*** Block opens ***

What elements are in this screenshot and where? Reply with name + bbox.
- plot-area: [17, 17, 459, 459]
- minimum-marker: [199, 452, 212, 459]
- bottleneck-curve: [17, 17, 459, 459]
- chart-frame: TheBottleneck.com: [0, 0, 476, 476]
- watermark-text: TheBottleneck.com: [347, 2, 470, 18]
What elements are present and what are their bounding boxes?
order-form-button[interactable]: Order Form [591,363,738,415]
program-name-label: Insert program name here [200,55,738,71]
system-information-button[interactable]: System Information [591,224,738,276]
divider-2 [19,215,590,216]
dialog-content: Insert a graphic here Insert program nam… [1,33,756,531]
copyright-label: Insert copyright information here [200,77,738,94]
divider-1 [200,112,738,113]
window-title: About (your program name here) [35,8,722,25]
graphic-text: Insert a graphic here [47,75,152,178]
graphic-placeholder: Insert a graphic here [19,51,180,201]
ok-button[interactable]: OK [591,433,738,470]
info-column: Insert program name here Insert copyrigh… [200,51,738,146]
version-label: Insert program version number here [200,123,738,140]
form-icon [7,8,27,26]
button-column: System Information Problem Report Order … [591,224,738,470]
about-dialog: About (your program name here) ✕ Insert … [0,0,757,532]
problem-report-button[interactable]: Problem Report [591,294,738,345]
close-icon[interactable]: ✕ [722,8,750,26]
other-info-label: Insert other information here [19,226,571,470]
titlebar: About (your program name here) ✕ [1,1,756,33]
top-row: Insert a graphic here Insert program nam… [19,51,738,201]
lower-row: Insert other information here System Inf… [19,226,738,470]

*** Block closes ***

> [TASK PROMPT] Write out the lines of the records exactly, starting at the one holding "What elements are present" and ending with the last line, and include no others.

> [EXERCISE RESULT]
What elements are present and what are their bounding boxes?
order-form-button[interactable]: Order Form [591,363,738,415]
program-name-label: Insert program name here [200,55,738,71]
system-information-button[interactable]: System Information [591,224,738,276]
divider-2 [19,215,590,216]
dialog-content: Insert a graphic here Insert program nam… [1,33,756,531]
copyright-label: Insert copyright information here [200,77,738,94]
divider-1 [200,112,738,113]
window-title: About (your program name here) [35,8,722,25]
graphic-text: Insert a graphic here [47,75,152,178]
graphic-placeholder: Insert a graphic here [19,51,180,201]
ok-button[interactable]: OK [591,433,738,470]
info-column: Insert program name here Insert copyrigh… [200,51,738,146]
version-label: Insert program version number here [200,123,738,140]
form-icon [7,8,27,26]
button-column: System Information Problem Report Order … [591,224,738,470]
about-dialog: About (your program name here) ✕ Insert … [0,0,757,532]
problem-report-button[interactable]: Problem Report [591,294,738,345]
close-icon[interactable]: ✕ [722,8,750,26]
other-info-label: Insert other information here [19,226,571,470]
titlebar: About (your program name here) ✕ [1,1,756,33]
top-row: Insert a graphic here Insert program nam… [19,51,738,201]
lower-row: Insert other information here System Inf… [19,226,738,470]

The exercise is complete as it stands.